第16話 愚かなる忠義

王国暦六七二年十一月三日は、精霊の祝福に感謝する古王国時代の祝祭日であり、トゴラ市では恒例の祭礼が賑やかに催されていた。

その前月、ヌートリア大公スウォールは、かつての親友であるトゴラ公ロイティスによって追放された。両者は、攘夷と統一を巡る対立の末に決裂し、名誉職に過ぎず実権を持たぬスウォールは政争に敗れたのである。

ロイティスは、かつての友情に免じてスウォールの命を奪うことを躊躇い、トゴラ市からの逐電を黙認した。

ヒュー・ルウムは身分の低い騎士ながら、両者と親しく交わってきた人物である。統一派に傾倒しつつも、攘夷派の主張にも理解を示し、ロイティスとは静かな議論を重ねていた。
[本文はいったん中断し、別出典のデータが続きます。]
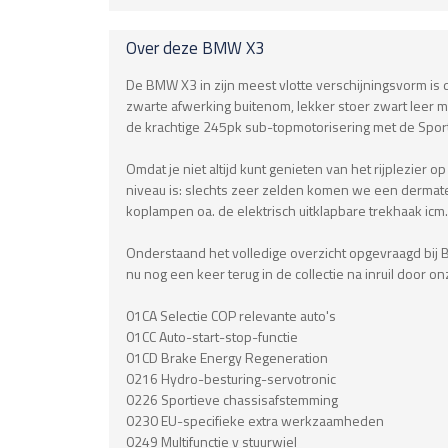
Over deze
BMW
X3
De BMW X3 in zijn meest vlotte verschijningsvorm is d
zwarte afwerking buitenom, lekker stoer zwart leer met
de krachtige 245pk sub-topmotorisering met de Sportaut
Omdat je niet altijd kunt genieten van het rijplezier
niveau is: slechts zeer zelden komen we een dermat
koplampen oa. de elektrisch uitklapbare trekhaak icm.
Onderstaand het volledige overzicht opgevraagd bij 
nu nog een keer terug in de collectie na inruil door on
01CA Selectie COP relevante auto's
01CC Auto-start-stop-functie
01CD Brake Energy Regeneration
0216 Hydro-besturing-servotronic
0226 Sportieve chassisafstemming
0230 EU-specifieke extra werkzaamheden
0249 Multifunctie v stuurwiel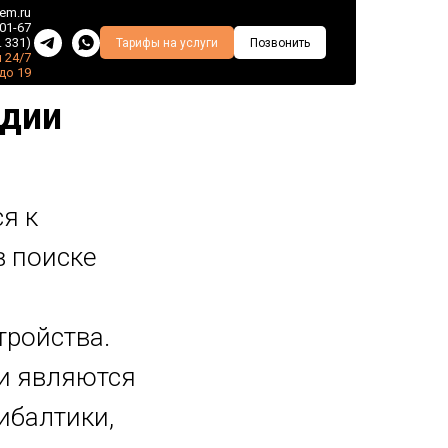
em.ru
-01-67
. 331)
Тарифы на услуги
Позвонить
 24/7
 до 19
ндии
я к
в поиске
тройства.
и являются
ибалтики,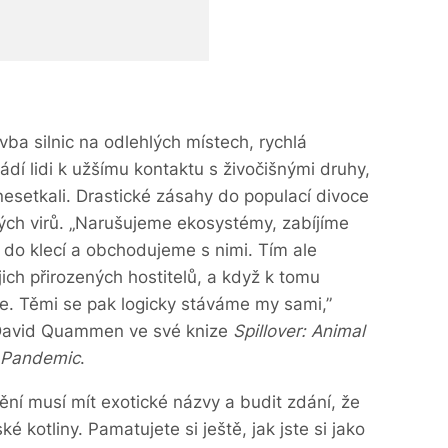
vba silnic na odlehlých místech, rychlá
ádí lidi k užšímu kontaktu s živočišnými druhy,
nesetkali. Drastické zásahy do populací divoce
ových virů. „Narušujeme ekosystémy, zabíjíme
 do klecí a obchodujeme s nimi. Tím ale
ich přirozených hostitelů, a když k tomu
le. Těmi se pak logicky stáváme my sami,”
 David Quammen ve své knize
Spillover: Animal
n Pandemic
.
ní musí mít exotické názvy a budit zdání, že
 kotliny. Pamatujete si ještě, jak jste si jako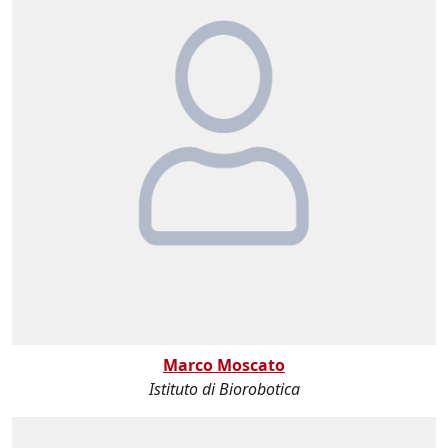
Marco Moscato
Istituto di Biorobotica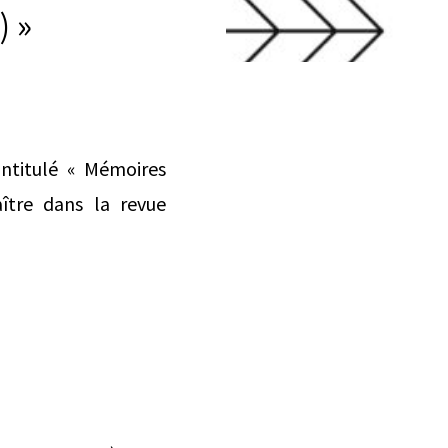
) »
intitulé « Mémoires
aître dans la revue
衆人の前で対立を見せたくないスウォールに代わり、ロイティスと意見を交わすのがルウムの役割であった。ラシャカ勢力への武力排斥によってヌートリア大公の地位が形骸化したことを、ルウムも理解していた。少なくとも、ロイティスはそう信じていた。そしてその確信のもと、ルウムに相談することなくスウォールの追放を決断したのである。
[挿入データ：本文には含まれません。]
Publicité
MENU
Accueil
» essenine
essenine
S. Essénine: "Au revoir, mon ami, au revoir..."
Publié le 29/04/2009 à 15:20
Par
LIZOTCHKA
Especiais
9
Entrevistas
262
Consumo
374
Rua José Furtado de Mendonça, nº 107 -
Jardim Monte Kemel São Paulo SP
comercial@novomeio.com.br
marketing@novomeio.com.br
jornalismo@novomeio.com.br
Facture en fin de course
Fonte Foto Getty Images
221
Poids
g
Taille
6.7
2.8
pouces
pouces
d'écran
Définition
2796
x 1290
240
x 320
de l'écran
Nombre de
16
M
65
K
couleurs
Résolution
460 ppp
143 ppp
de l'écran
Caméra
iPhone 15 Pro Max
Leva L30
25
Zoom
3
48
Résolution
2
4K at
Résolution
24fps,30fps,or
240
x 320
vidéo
祝祭の日、ロイティスは友人としてルウムを祝宴に招いた。スウォールには一度大公の座を退いてもらい、時を見て再び手を携えたい――それがロイティスの願いであった。

トゴラ市内エルバールス街。花火と雑踏の音が遠く響く中、ヒュー・ルウムは小さな屋敷の自室に独り佇んでいた。腰に提げた長剣の柄に左手を置き、ただじっと考え込んでいた。

幾度思い巡らせても、リグワンのためにはロイティスの判断が正しい――その結論に至るばかりだった。

「だが……」

先代ヌートリア大公と先代トゴラ公の時代、ラシャカ勢力との蜜月が築かれていた。ルウムはその時代に騎士として叙任され、誓いを立てた。リグワン復興のため、ヌートリア大公に忠誠を尽くすと。

そのとき、ルウムの前に黒い影が揺らめいた。

「リグワンのため、ラシャカの支配を終わらせることが正しいと、汝は既に知っている」

影は語りかける。

「汝の友、トゴラ公は今まさに統一を成し遂げつつある。ヌートリア大公を排したとはいえ命は奪わず、汝にも手を差し伸べている。一体、何を迷う?」

ルウムは目を見開き、柄頭を強く握りしめた。

「我は、ヌートリア大公への忠誠を誓って騎士となった。その誓いを裏切ることはできない」

その言葉に、影は不気味な笑みを浮かべた。

「それでこそ、騎士よ。度し難き愚か者よ」

その日、祝宴の場にて、騎士ヒュー・ルウムはトゴラ公ロイティスに斬りかかり、一閃のもとに斬り捨てた。

ルウムは直ちに討ち取られたが、この暗殺を義挙と称える市民も少なくなかった。

義挙と呼ぶ者も、暴挙と呼ぶ者も――リグワン統一が十年は遅れるであろうという認識では一致していた。